Source — Retraction notices as first-class data

2 files·10.9 KB·Download archive (.tar.gz)
retraction-as-data/retraction-as-data.textex · 6123 bytesRaw
\documentclass{rrxiv}
\rrxivid{rrxiv:2605.00007}
\rrxivversion{v1}
\rrxivprotocolversion{0.1.0}
\rrxivlicense{CC-BY-4.0}
\rrxivtopics{cs.DL,cs.CY}

\title{Retraction notices as first-class data}
\author{Blaise Albis-Burdige \and Claude (agent)}
\date{2026-05-16}

\begin{document}
\maketitle

\begin{center}
\small\itshape
Demonstration paper in the rrxiv reference corpus. The canonical machine-readable version lives at \href{https://rrxiv.com/papers/rrxiv:2605.00007}{rrxiv.com/papers/rrxiv:2605.00007}.
\end{center}

\begin{abstract}
Retraction is currently a binary flag attached to a paper and propagated by hand across downstream citations. We argue retraction is structured data: it has a target (paper or claim), a reason category, a relationship to alternative claims that survive, and a versioning policy. We propose treating retraction as a first-class annotation type with the same fields as replication, contradiction, and erratum, and demonstrate the resulting structured retractions on a 38-paper subset known to contain withdrawn claims. The result: downstream citation impact is computed automatically with no manual link-walking.
\end{abstract}

\section{Introduction}
Retraction is currently a binary flag attached to a paper and propagated by hand across downstream citations. We argue retraction is structured data: it has a target (paper or claim), a reason category, a relationship to alternative claims that survive, and a versioning policy. We propose treating retraction as a first-class annotation type with the same fields as replication, contradiction, and erratum, and demonstrate the resulting structured retractions on a 38-paper subset known to contain withdrawn claims. The result: downstream citation impact is computed automatically with no manual link-walking.

This document is a structured encoding of the paper in the \texttt{rrxiv} protocol's Canonical Intermediate Representation (CIR). It engages with the topics \texttt{cs.DL} and \texttt{cs.CY}. The encoding registers 6 formal claims (1 replicated, 5 untested). Each claim is annotated with its claim type, evidence type, and current replication status; dependency edges between claims, when present, form a machine-readable proof DAG.

\section{Methodology}
We follow the \texttt{rrxiv} convention of separating \emph{claims} (the proposition under consideration) from \emph{evidence} (the argument or data supporting it). Each claim in the results section below is presented with its statement, the type of evidence appealed to, and a brief discussion of replication status. Where claims depend on prior results --- internal or external --- the dependency is recorded in the CIR as a \texttt{\textbackslash dependson} edge, so the full inferential structure is machine-traversable. Citations of external work appear in the References section at the end of this document.

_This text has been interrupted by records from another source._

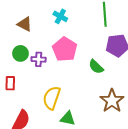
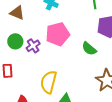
pink pentagon: (65, 49) -> (58, 34), turned 30
purple cross: (39, 59) -> (33, 46), turned -32

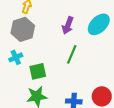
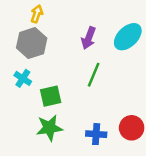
cyan cross: (16, 57) -> (23, 78), turned -32

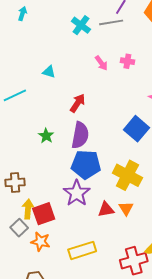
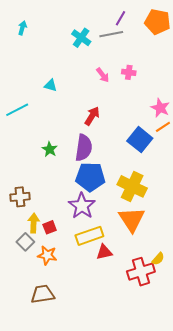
red arrow: (78, 103) -> (92, 116), moved
orange triangle: (126, 208) -> (132, 219), size x1.8
red triangle: (106, 209) -> (104, 252), moved
red square: (44, 214) -> (50, 227), size x0.6
yellow rectangle: (82, 250) -> (89, 236), moved

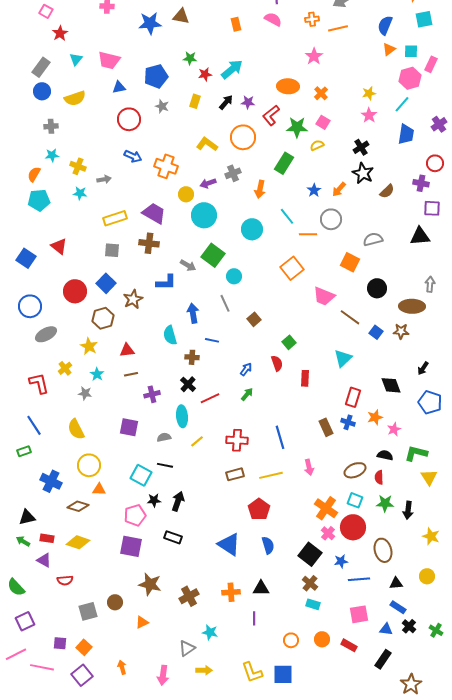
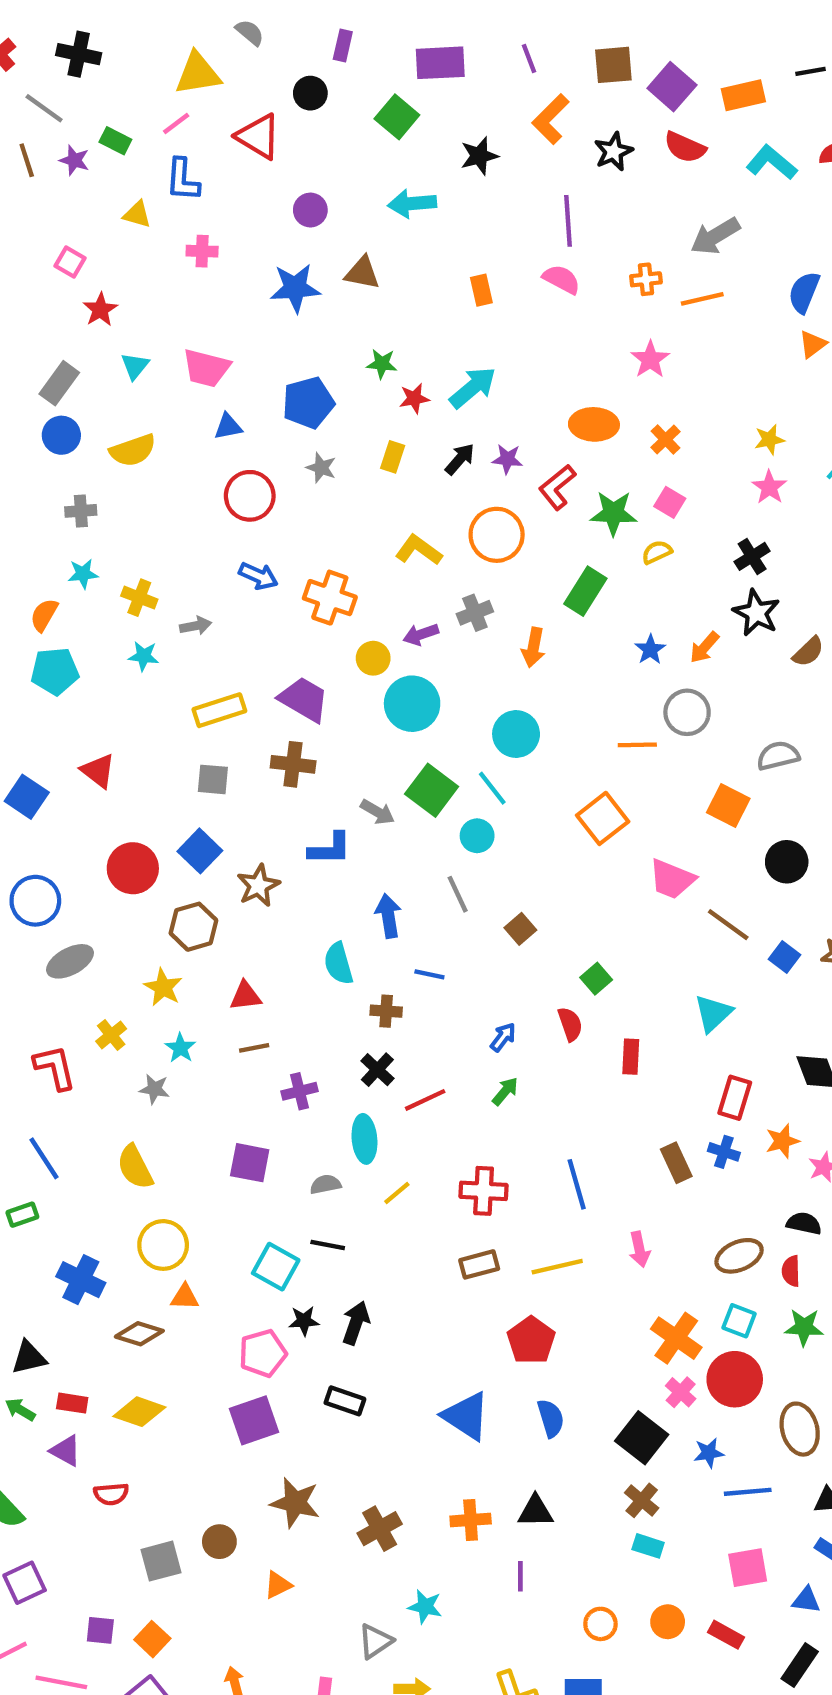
cyan line: (287, 216) -> (492, 788), moved
purple square: (131, 546) -> (254, 1420), turned -30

\section{Results: registered claims}
\subsection*{Claim 1}
\begin{claim}[Claim 1]
\label{claim:c1}
Retraction is more naturally modelled as an annotation type (with target, reason, scope) than as a paper-level flag.

\emph{Replication status: replicated.}
\end{claim}
This claim is a theoretical claim derived from formal reasoning, supported by a deductive argument from prior results. As of the encoding date, it has been independently replicated.

\subsection*{Claim 2}
\begin{claim}[Claim 2]
\label{claim:c2}
67\% of retracted papers in our sample contain at least one claim that survives the retraction; current binary flagging makes those claims uncitable.

\emph{Replication status: untested.}
\end{claim}
This claim is an empirical observation supported by data. As of the encoding date, it has not yet been independently tested. It depends on 1 prior claim in the same paper.

\subsection*{Claim 3}
\begin{claim}[Claim 3]
\label{claim:c3}
Structured retraction annotations let downstream-citation impact be computed automatically with median latency under 6 hours.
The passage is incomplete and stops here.